Era uma tarde de segunda
feira, uma tarde cinzenta, em que o vento soprava com força, mas não a
suficiente para conseguir empurrar as nuvens que insistiam em se manterem fixas
no céu, marcando a sua presença e avisando da tempestade que aí viria.
Na livraria não havia quase
ninguém. À parte de Júlia e outro colega, apenas dois jovens vasculhavam o
cesto com os livros para emprestar, buscando algum que lhes amenizasse esta
tarde cinzenta e fria.
Júlia estava sentada a uma
mesa junto à janela a examinar algumas faturas.
Aproveitava assim o dia feio e
o sossego da loja para fazer aquele trabalho sempre adiado e do qual não
gostava.
O mau humor que sentia, via-se
no modo como tratava os papeis e no exalo de exaspero que emanava a cada cinco
minutos.
O seu colega ria-se, e
aproveitava para a irritar mais e assim também ele passar melhor o tempo, que
naquele dia parecia não ter fim.
A porta abriu-se e ele entrou
na loja. Aproximando-se do balcão, cumprimentou o colega e perguntou por ela.
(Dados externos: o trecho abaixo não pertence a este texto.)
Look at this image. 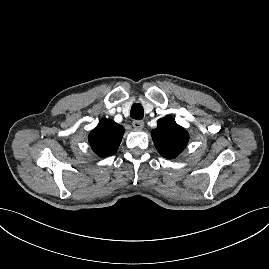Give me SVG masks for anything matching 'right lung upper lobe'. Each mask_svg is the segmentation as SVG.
Returning a JSON list of instances; mask_svg holds the SVG:
<instances>
[{
	"label": "right lung upper lobe",
	"instance_id": "1",
	"mask_svg": "<svg viewBox=\"0 0 269 269\" xmlns=\"http://www.w3.org/2000/svg\"><path fill=\"white\" fill-rule=\"evenodd\" d=\"M124 133V128L111 119H102L89 135L93 151L100 157L116 153Z\"/></svg>",
	"mask_w": 269,
	"mask_h": 269
}]
</instances>
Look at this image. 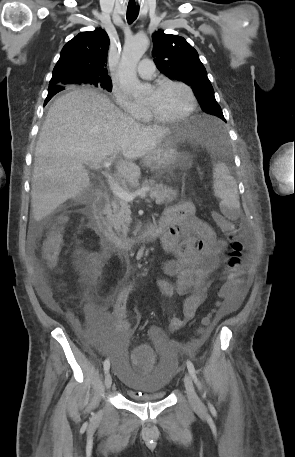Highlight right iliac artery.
<instances>
[{
  "label": "right iliac artery",
  "instance_id": "right-iliac-artery-1",
  "mask_svg": "<svg viewBox=\"0 0 295 457\" xmlns=\"http://www.w3.org/2000/svg\"><path fill=\"white\" fill-rule=\"evenodd\" d=\"M109 368H110V362H109L108 359H106L104 361V371H105V373H107L109 371Z\"/></svg>",
  "mask_w": 295,
  "mask_h": 457
}]
</instances>
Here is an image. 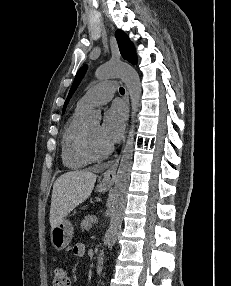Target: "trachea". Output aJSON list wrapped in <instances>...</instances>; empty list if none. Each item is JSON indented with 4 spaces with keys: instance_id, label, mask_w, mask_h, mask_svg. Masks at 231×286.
Returning <instances> with one entry per match:
<instances>
[{
    "instance_id": "3493384b",
    "label": "trachea",
    "mask_w": 231,
    "mask_h": 286,
    "mask_svg": "<svg viewBox=\"0 0 231 286\" xmlns=\"http://www.w3.org/2000/svg\"><path fill=\"white\" fill-rule=\"evenodd\" d=\"M119 92L123 95L125 93V89L123 87H120Z\"/></svg>"
}]
</instances>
- Juliaaa! – Chamou-a Ricky do
balcão.
- Ó Juliaaa! – Insistiu
perante “os ouvidos moucos” que ela lhe fizera.
- Que é? – Respondeu com maus
modos e sem levantar a cabeça do dossier que examinava.
- Tens uma visita…
- Não me chateies. Já chega,
sim? Vais ver quando for a tua vez! Vou dar cabo do teu juízo! – Ameaçou-o meio
zangada, meio a brincar…
Gostavam muito um do outro,
mas tinham aquela mania de se irritarem mutuamente, o que normalmente corria
bem, mas naquele dia em particular, ela não estava com muita paciência.
- Estou a falar a sério!
- Pois, pois… Como há bocado…
- Júlia continuava sem levantar os olhos do que fazia.
- Boa tarde, Júlia! –
Cumprimentou-a James.
Ao ouvir a voz dele, Júlia
assustou-se e deixou cair o dossier e as folhas no chão. Atrapalhada,
levantou-se, e começou a apanhar as folhas, juntamente com eles que,
entretanto, se acercaram para a ajudar.
- Olha só que me fizeste
fazer!!– Ralhou com o colega. Depois virou-se para James e cumprimentou-o:
– James! Que surpresa.
O colega ainda tentou
ripostar, mas vendo-a já perdida para o homem, fez uma cara de inocente
injustiçado, e afastou-se. Este decididamente não estava a ser um dia agradável
para ele.
- Peço desculpa! – James
ajudou-a a endireitar as folhas. – Não a
queria incomodar…
- Ora não incomoda nada! –
Júlia sorriu-lhe. Até me dá uma desculpa para largar este trabalho chato. Quer
ver?
E virando-se para Ricky, que,
entretanto, estava a atender os dois clientes, falou-lhe com voz suave:
- Ricky! Se não te importas,
terminas isto, que eu tenho de atender este senhor!
- Mas… - Começou ele a
responder.
- Vá lá, meu amor. Conheces as
regras!!!
E, sem esperar pela resposta,
saiu com James atrás.
Lá fora, sentaram-se numa das mesas e Júlia
aconchegando o cachecol ao pescoço comentou:
- Que frio que está! Escolheu
um mau dia para vir…
- Pois…Já percebi. – James
respondeu embaraçado.
- O quê? – Ela não percebeu a
indireta dela.
Ele olhou para o interior da
livraria e apontou com a mão.
- Lá dentro…
Júlia abriu muito os olhos e
sorriu:
- Ah! Aquilo? Aquilo não foi
nada. Estamos sempre assim os dois, mas não é nada.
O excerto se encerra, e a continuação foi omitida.